As investment managers, we live with risk daily. Our team is trained in risk analysis, and knows how to make optimal choices that set boundaries when we select investments. We weigh what could go wrong and how much is at stake, and make decisions that will balance risk and reward to maximize return on investment.
Thanks to our skill at risk analysis, our investments have proven to be less risky than other alternatives. This is evidenced by the fact that we have made money on every asset in our first two funds. We identify opportunities with limited downside risk and unlimited upside potential, and execute value added business plans flawlessly.
The results of our first two funds substantiate our strategy; based on Preqin data, both rank in the top decile in terms of performance. Fund I is on track to generate a 28 percent net return, and Fund II is on track to deliver a 19.5 percent return. Our third fund, which closed this past June after raising more than $150 million, will follow the same strategy and disciplined approach as our first two Funds. So, how do we make effective investments that support our risk and reward rationale?
5 Ground Rules To Minimize Risk and Maximize Returns
1. Have a clearly defined strategy. This is the first step to managing risk and reward. Simply setting a numeric goal for an investment, such as internal rate of return or equity multiple, does nothing to limit the bets you’d be willing to take toward reaching that number. We limit deals to office and multi-family asset classes where our expertise lies, and stick to value add business plans that have limited downside risk.
2. Hire an experienced team to execute and base them in your target markets. Collectively, our team has decades of experience from well-regarded larger institutions such as RREEF, Equity Office and Starwood. They are geographically based in the high-growth markets where we operate. And in their regions, they know every broker, owner and building. By having “boots on the ground,” and managers with remarkable marketplace experience, we’re able to spot opportunities and potential issues quickly.
3. Create value and protect capital by knowing how to buy right. Origin goes to great lengths to avoid overpaying for a property. We adhere to the same stringent underwriting standards used by pension funds and institutional investors to filter out average investment opportunities. Our conservative underwriting assumptions help assure that we will meet or exceed our projected returns.

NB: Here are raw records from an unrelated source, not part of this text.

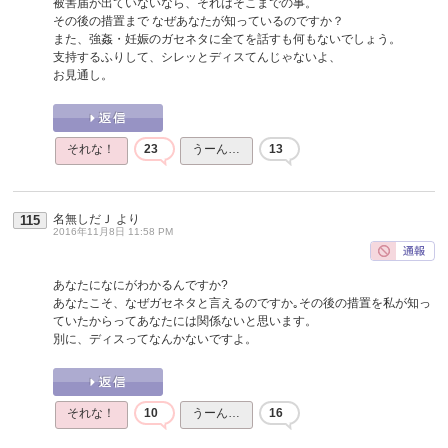
被害届が出ていないなら、それはそこまでの事。
その後の措置まで なぜあなたが知っているのですか？
また、強姦・妊娠のガセネタに全てを話すも何もないでしょう。
支持するふりして、シレッとディスてんじゃないよ、
お見通し。
それな！
23
うーん…
13
名無しだＪ
より
115
2016年11月8日 11:58 PM
あなたになにがわかるんですか?
あなたこそ、なぜガセネタと言えるのですか｡その後の措置を私が知っ
ていたからってあなたには関係ないと思います。
別に、ディスってなんかないですよ。
それな！
10
うーん…
16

4. Use leverage responsibly. Loans are a force multiplier — they can increase both risk and reward. Origin uses leverage responsibly, making sure borrowing is both appropriate to the business plan and stress-testing to assure enough cash flow to withstand economic shock.
5. Operate transparently. Origin’s offering documents spell out in simple and unambiguous language how we expect to build wealth. The details we give investors show our command of strategy and our commitment to stick with what works. Knowing the Origin Investments approach to every venture should make high net worth individuals confident their money is being put to sound and productive use.
By doing everything we can to generate predictable returns, high net worth individuals can invest with confidence and know that their portfolio will serve their personal investment goals. Our disciplined asset management approach excels thanks to our skill at risk analysis and execution, and also lets our partners be confident that we are minimizing risk as much as possible while seeking the highest reward.